Lilli gets very upset when I release the pressure cooker’s valve, so I have to wait until she’s out of the room to do that step. And, unfortunately, I’ve been having some trouble lately with the sealing ring – turns out they break after constant use over a six-year period. So of course, the pot depressurized too soon when the Globe photographer was here and I ended up sending him home with, um, extremely chewy wheat berries. The dish was still delicious; just too chewy.

On Sunday we brought some friends who just had a baby some lasagnas, a Caesar salad and a plum torte. We sat and visited while she nursed and were entertained by her older children. We talked about getting food on the table at a reasonable hour, after school and playdate pick-ups. ”Pressure cooker, pressure cooker, pressure cooker,” I told her. “It will change your life.” Risotto in seven minutes. Soup in six. Dried beans cooked in under 15. You wouldn’t be reading this blog if I didn’t own a pressure cooker. I wouldn’t have the time to write it if I didn’t.

But just in case you don’t own a pressure cooker and want to make this dish, I’m including the original instructions as well as my own variation on the recipe.

Wheat berries & Swiss chard with pomegranate molasses from Jerusalem

1 1/3 lb/600 g Swiss chard or rainbow chard

2 Tablespoons olive oil

1 Tablespoon unsalted butter

2 large leeks, white and pale green parts, thinly sliced (3 cups/350 g in total)

2 Tablespoons light brown sugar

About 3 Tablespoons pomegranate molasses

Scant 1 ¼ cups/200 g hulled or unhulled wheat berries

2 cups/500 ml stock

Salt and freshly ground pepper

Greek yogurt, to serve

Directions

The night before you make this recipe, soak your wheat berries in a bowl of water on the counter.

Separate the chard’s stalks from the green leaves using a small, sharp knife. Slice the stalks into 3/8-inch/1cm slices and the leaves into ¾-inch/2 cm slices.

Heat the oil and butter in the bottom of your pressure cooker, or, a large heavy-bottomed pan. Add the leeks and cook, stirring, for about 3 to 4 minutes. Add the chard stalks and cook for 3 minutes, then add the leaves and cook for a further 3 minutes. Add the sugar, 3 tablespoons pomegranate molasses, and the wheat berries and mix well. Add the stock, ¾ teaspoon salt, and some black pepper. Close the lid on the pressure cooker. When it pressurizes, cook for 20 minutes, then release the valve. Alternately, bring to a gentle simmer, and cook over low heat, covered, for 60 to 70 minutes.

The wheat should be al dente at this point.

Remove the lid and, if needed, increase the heat and allow any remaining liquid to evaporate. The base of the pan should be dry and have a bit of burnt caramel on it. Remove from the heat.
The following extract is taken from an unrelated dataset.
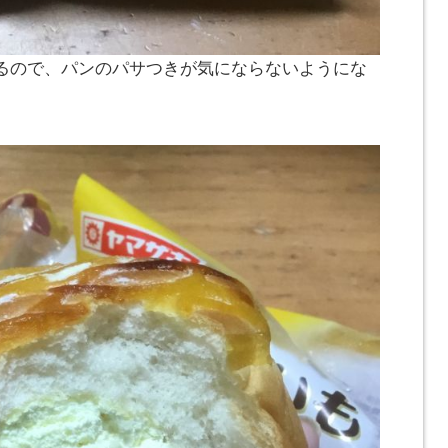
るので、パンのパサつきが気にならないようにな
Before serving, taste and add more molasses, salt and pepper if needed; you want it sharp and sweet, so don’t be shy with your molasses. Serve warm, with a  dollop of Greek yogurt.

Each Peach Pear Plum

I try as best I can to write this blog seasonally, so that the recipes will line up with the fruits and vegetables available at your market. (Apologies to those reading in Israel.) But in the world of journalism, where I come from and where I still have a small role, it doesn’t always work that way. I guarantee you that editors – magazines, newspapers, and even online publications – are currently busy putting together their Thanksgiving sections. And so for the Rosh Hashana section you are reading this week and last in your go-to papers, the editor began crafting that in early summer, probably even earlier as this year is the earliest I’ve ever remembered it being.

peach pound cake

A few years back, the kindest editor I’ve ever had hired me for a freelance food article for his upcoming Rosh Hashana section. The assignment was delightful: Explore some local apple orchards, pick a few bushels, bake and cook up a few dishes, and write it all up. And make sure to photograph the process the entire way through.

There was a hitch, though: The article was due on September 1, so he could get the section out at least a week before the start of the holiday. But going apple picking in August in New England is, um, tricky. Basically, the months of September and October are prime times for apple picking, but August is still all about stone fruits. Every orchard we tried was just like my CSA has been for the past few weeks: Full of perfect peaches, and nary an apple in sight. So while we went and picked and photographed, the apples I used for the recipe came from the grocery store.

making the cake

Rosh Hashana is freakishly early this year, but rather than try to force something, I’m rolling with it. You’ll remember the zwetschgenkuchen, the Concord grape pie and perfect plum tort that I have brought to my mother’s house for the Holy Days. This year, I’m going with a peach pound cake. (I’m also bringing that date nut bread for Sylvie’s mother-in-law. She hosts us for the 4th, and I feel it’s the least I can do as a thank you.)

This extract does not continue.